O sinal que legitima a fala do profeta é a delícia negada.
Mal-amado o profeta metaforiza sua vida. Subitamente tomada, a mulher que
protagonizava a delícia fica ausente e o campo semântico do feminino fica
liberado para os conteúdos de prostituição, pecado, luxúria e desejo
desenfreado.
A relação de Deus com o povo vai ser mais uma vez apresentada
dentro do léxico da relação de amor-desejo-sexo entre homem e mulher. No
capítulo 16 de Ezequiel a relação vai ser apresentada de forma romanceada:
“Passando eu por junto de ti, vi-te e eis que o teu tempo
era tempo de amores; estendi sobre ti as abas do meu manto, e cobri tua nudez;
dei-te juramento, e entrei em aliança contigo, diz o Senhor Deus; e passaste a
ser minha… Mas confiaste na tua formosura e te entregaste à lascívia, graças à
tua fama; e te ofereceste a todo o que passava, para seres dele” (Ezequiel 16,
8 e 15).
O feminino se desloca da relação pessoal e direta e assume
lugar na linguagem profética: a mulher – o santuário; a mulher – a terra. As
metáforas vão definindo a exclusividade do masculino na linguagem sobre Deus e
profecia e, ao mesmo tempo fabricando os valores e os conteúdos das identidades
de gênero.
“De maneira que os homens justos as julgarão como se julgam
as adúlteras e sanguinárias… A multidão as apedrejará e as golpeará com as suas
espadas; a seus filhos e filhas matarão, e as suas casa serão queimarão no
fogo. Assim farei cessar a luxúria da terra, para que se admoestem todas as
mulheres, e não façam segundo a luxúria delas…” (Ezequiel 23, 45 a 48).

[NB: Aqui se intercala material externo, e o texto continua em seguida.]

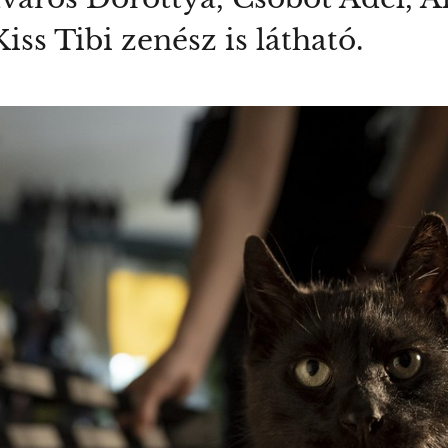
iss Tibi zenész is látható.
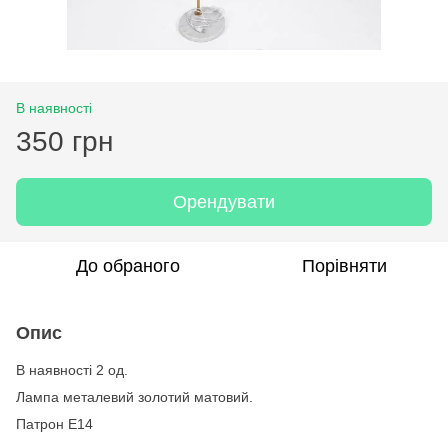
В наявності
350 грн
Орендувати
До обраного
Порівняти
Опис
В наявності 2 од.
Лампа металевий золотий матовий.
Патрон Е14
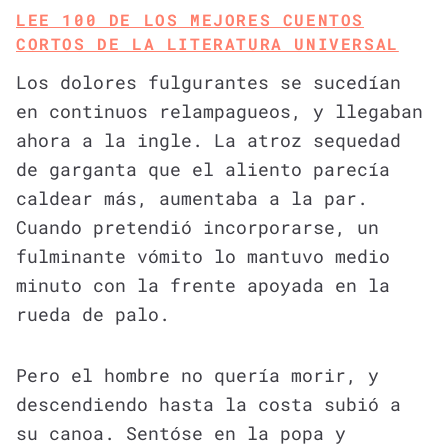
LEE 100 DE LOS MEJORES CUENTOS
CORTOS DE LA LITERATURA UNIVERSAL
Los dolores fulgurantes se sucedían
en continuos relampagueos, y llegaban
ahora a la ingle. La atroz sequedad
de garganta que el aliento parecía
caldear más, aumentaba a la par.
Cuando pretendió incorporarse, un
fulminante vómito lo mantuvo medio
minuto con la frente apoyada en la
rueda de palo.
Pero el hombre no quería morir, y
descendiendo hasta la costa subió a
su canoa. Sentóse en la popa y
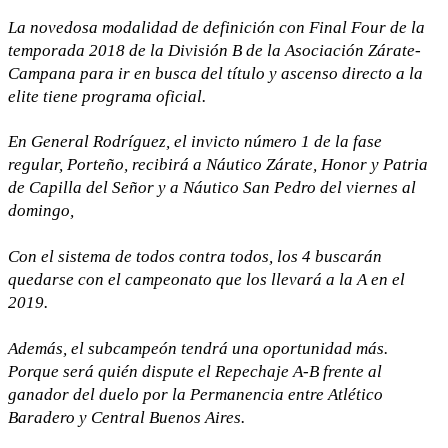
La novedosa modalidad de definición con Final Four de la
temporada 2018 de la División B de la Asociación Zárate-
Campana para ir en busca del título y ascenso directo a la
elite tiene programa oficial.
En General Rodríguez, el invicto número 1 de la fase
regular, Porteño, recibirá a Náutico Zárate, Honor y Patria
de Capilla del Señor y a Náutico San Pedro del viernes al
domingo,
Con el sistema de todos contra todos, los 4 buscarán
quedarse con el campeonato que los llevará a la A en el
2019.
Además, el subcampeón tendrá una oportunidad más.
Porque será quién dispute el Repechaje A-B frente al
ganador del duelo por la Permanencia entre Atlético
Baradero y Central Buenos Aires.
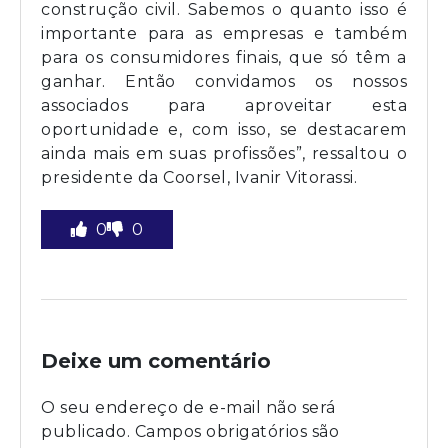
construção civil. Sabemos o quanto isso é
importante para as empresas e também
para os consumidores finais, que só têm a
ganhar. Então convidamos os nossos
associados para aproveitar esta
oportunidade e, com isso, se destacarem
ainda mais em suas profissões”, ressaltou o
presidente da Coorsel, Ivanir Vitorassi.
0
0
Deixe um comentário
O seu endereço de e-mail não será
publicado.
Campos obrigatórios são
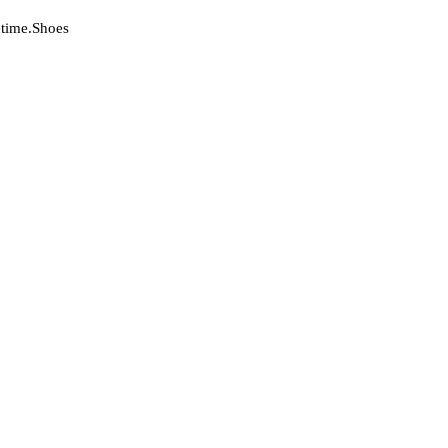
time.Shoes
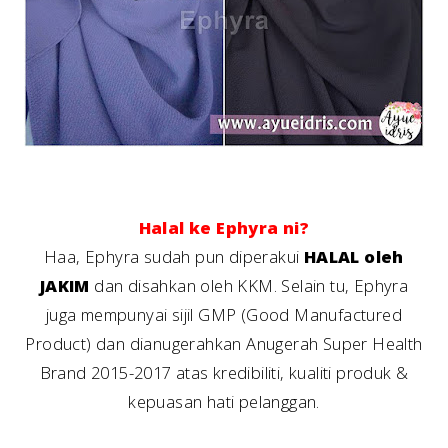
Halal ke Ephyra ni?
Haa, Ephyra sudah pun diperakui
HALAL oleh
JAKIM
dan disahkan oleh KKM. Selain tu, Ephyra
juga mempunyai sijil GMP (Good Manufactured
Product) dan dianugerahkan Anugerah Super Health
Brand 2015-2017 atas kredibiliti, kualiti produk &
kepuasan hati pelanggan.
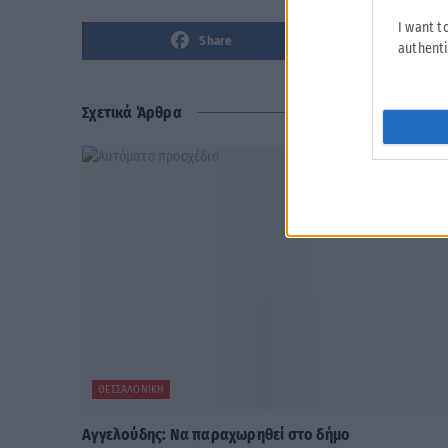
I want t
Share
authenti
Σχετικά Άρθρα
ΘΕΣΣΑΛΟΝΊΚΗ
Αγγελούδης: Να παραχωρηθεί στο δήμο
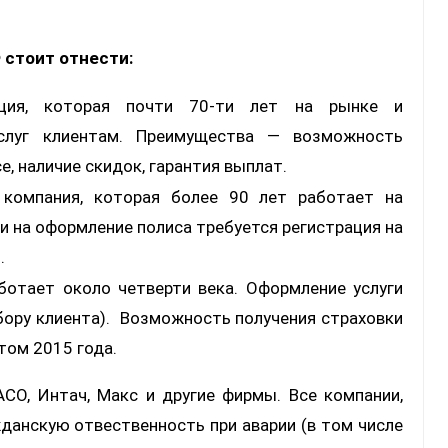
стоит отнести:
ация, которая почти 70-ти лет на рынке и
слуг клиентам. Преимущества — возможность
е, наличие скидок, гарантия выплат.
 компания, которая более 90 лет работает на
и на оформление полиса требуется регистрация на
.
ботает около четверти века. Оформление услуги
ыбору клиента). Возможность получения страховки
том 2015 года.
СО, Интач, Макс и другие фирмы. Все компании,
данскую отвественность при аварии (в том числе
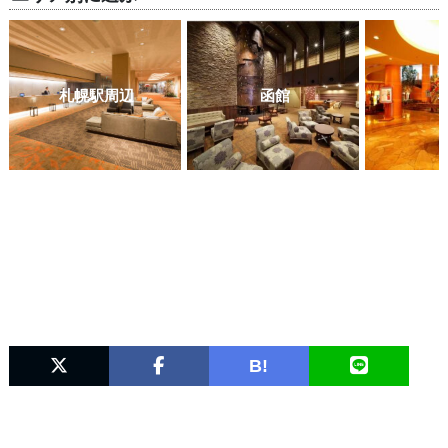
札幌駅周辺
函館
B!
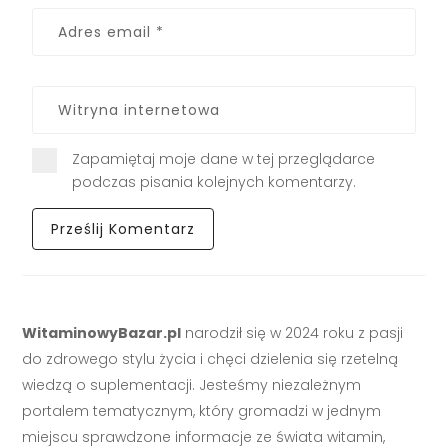
Zapamiętaj moje dane w tej przeglądarce
podczas pisania kolejnych komentarzy.
WitaminowyBazar.pl
narodził się w 2024 roku z pasji
do zdrowego stylu życia i chęci dzielenia się rzetelną
wiedzą o suplementacji. Jesteśmy niezależnym
portalem tematycznym, który gromadzi w jednym
miejscu sprawdzone informacje ze świata witamin,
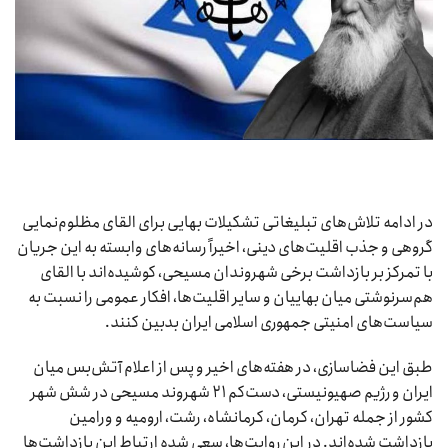
در ادامه تلاش‌های تبلیغاتی تشکیلات بهایی برای القای مظلوم‌نمایی
گروهی و جذب اقلیت‌های دینی، اخیراً رسانه‌های وابسته به این جریان
با تمرکز بر بازداشت برخی شهروندان مسیحی، کوشیده‌اند با القای
هم‌سرنوشتی میان بهاییان و سایر اقلیت‌ها، افکار عمومی را نسبت به
سیاست‌های امنیتی جمهوری اسلامی ایران بدبین کنند.
طبق این فضاسازی، در هفته‌های اخیر و پس از اعلام آتش‌بس میان
ایران و رژیم صهیونیستی، دست‌کم ۲۱ شهروند مسیحی در شش شهر
کشور از جمله تهران، کرمان، کرمانشاه، رشت، ارومیه و ورامین
بازداشت شده‌اند. در این روایت‌ها، سعی شده ارتباط این بازداشت‌ها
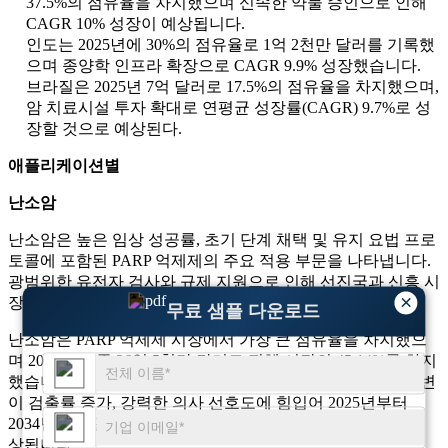
37.5%의 점유율을 차지했으며 신속한 약물 승인으로 인해
CAGR 10% 성장이 예상됩니다.
인도는 2025년에 30%의 점유율로 1억 2천만 달러를 기록했
으며 종양학 인프라 확장으로 CAGR 9.9% 성장했습니다.
브라질은 2025년 7억 달러로 17.5%의 점유율을 차지했으며,
암 치료시설 투자 확대로 연평균 성장률(CAGR) 9.7%로 성
장할 것으로 예상된다.
애플리케이션별
난소암
난소암은 높은 임상 성공률, 초기 단계 채택 및 유지 요법 프로
토콜에 포함된 PARP 억제제의 주요 적용 부문을 나타냅니다.
광범위한 유전자 검사와 규제 지원으로 인해 선진국과 신흥 시
×
장 모두에서 치료제 보급이 더욱 촉진되었습니다.
무료 샘플 다운로드
난소암은 PARP 억제제 시장에서 가장 큰 점유율을 차지했으
며 2025년 기준 26억 5천만 달러로 전체 시장의 45.14%를 차지
했습니다. 이 부문은 광범위한 1차 치료법 채택, BRCA 돌연변
이 검출률 증가, 강력한 의사 선호도에 힘입어 2025년부터
2034년까지 연평균 성장률(CAGR) 9.4%로 성장할 것으로 예
상됩니다.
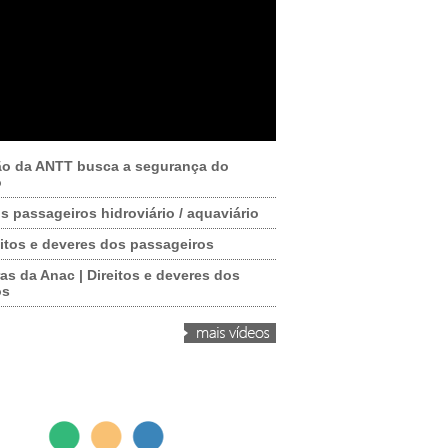
ão da ANTT busca a segurança do
o
os passageiros hidroviário / aquaviário
itos e deveres dos passageiros
as da Anac | Direitos e deveres dos
os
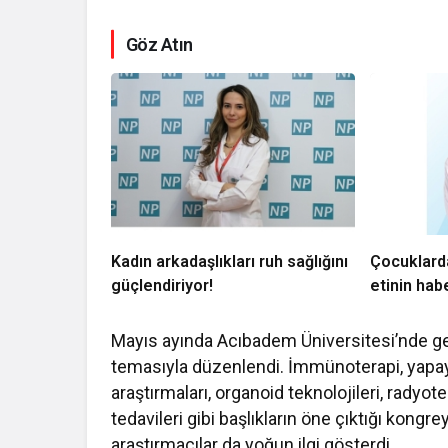
Göz Atın
Kadın arkadaşlıkları ruh sağlığını
Çocuklard
güçlendiriyor!
etinin habe
Mayıs ayında Acıbadem Üniversitesi’nde gerç
temasıyla düzenlendi. İmmünoterapi, yapay
araştırmaları, organoid teknolojileri, radyot
tedavileri gibi başlıkların öne çıktığı kongre
araştırmacılar da yoğun ilgi gösterdi.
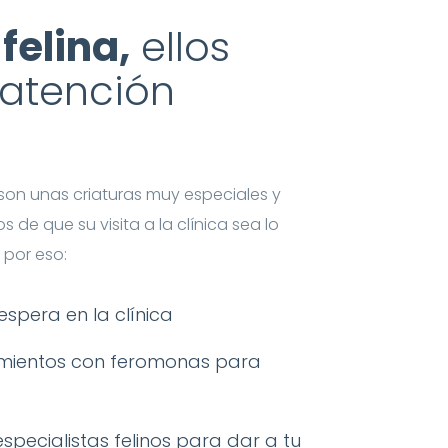
felina,
ellos
atención
on unas criaturas muy especiales y
de que su visita a la clínica sea lo
 por eso:
spera en la clínica
amientos con feromonas para
pecialistas felinos para dar a tu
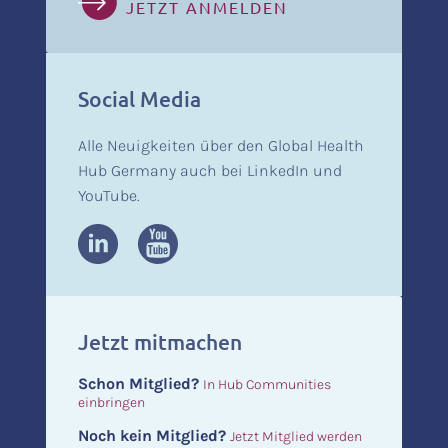
JETZT ANMELDEN
Social Media
Alle Neuigkeiten über den Global Health
Hub Germany auch bei LinkedIn und
YouTube.
Jetzt mitmachen
Schon Mitglied?
In Hub Communities
einbringen
Noch kein Mitglied?
Jetzt Mitglied werden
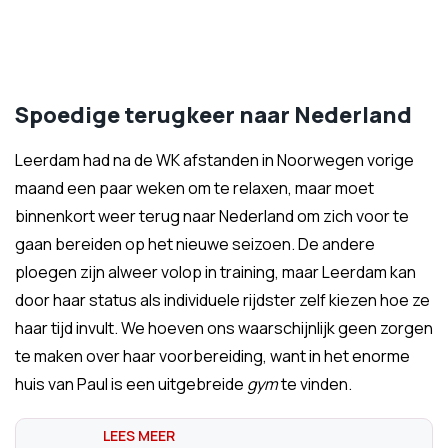
Spoedige terugkeer naar Nederland
Leerdam had na de WK afstanden in Noorwegen vorige
maand een paar weken om te relaxen, maar moet
binnenkort weer terug naar Nederland om zich voor te
gaan bereiden op het nieuwe seizoen. De andere
ploegen zijn alweer volop in training, maar Leerdam kan
door haar status als individuele rijdster zelf kiezen hoe ze
haar tijd invult. We hoeven ons waarschijnlijk geen zorgen
te maken over haar voorbereiding, want in het enorme
huis van Paul is een uitgebreide
gym
te vinden.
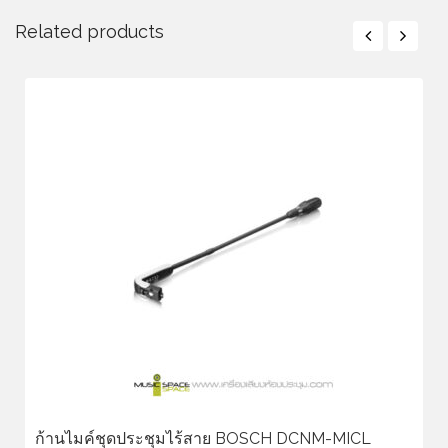
Related products
ก้านไมค์ชุดประชุมไร้สาย BOSCH DCNM-MICL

Os homens justos julgarão as adúlteras. A luxúria da terra e
a luxúria das mulheres. A profecia vai compondo seu léxico na afirmação do amor
mal-amado do homens, do amor mal-amado de Deus.
… sem perder a ternura: jamais!
As mulheres ausentes, as mulheres óbvias, as mulheres
devoradoras: é tudo que se pode dizer do amor de homem na profecia.
As “atitudes mitológicas de uma comunidade lingüística” – no
caso, da profecia bíblica – se expressam num sexismo da linguagem que confunde
sexo e gênero que imobiliza o feminino e o masculino na consolidação de uma
teologia incapaz de suspeitar de seu léxico e incapaz de perceber sua
psicologia da composição.
Mal amada e feita por homens mal-amados, a teologia e o Deus
da profecia bíblica faz do amor-desejo-sexo uma metáfora sem unívoca
aprisionando as mulheres na ausência e constituindo os homens no amor
mal-amado.
Na poesia de João Cabral Os Três Mal-Amados a
responsabilidade do poeta está em ser rigoroso, em apresentar a variabilidade e
revelar o velamento da mulher no discurso do amor do homem. Mal-amada é a
sintaxe da linguagem sexista e sua incapacidade para o encontro com o amor da
Outra.
A hermenêutica bíblica na América Latina ainda não assumiu a
responsabilidade de colocar do avesso e criticar e superar o tanto de
antifeminismo presente e resistente no exercício de composição de seu léxico e
seus discursos. As palavras mal-amadas dos textos bíblicos resistem aos
tratamentos lingüísticos e sociológicos, num reforço da teologia misógina.
Deixar de dar importância ou restringir a tarefa aos textos e leituras das
mulheres, deixa o caminho livre para cumplicidades inconscientes.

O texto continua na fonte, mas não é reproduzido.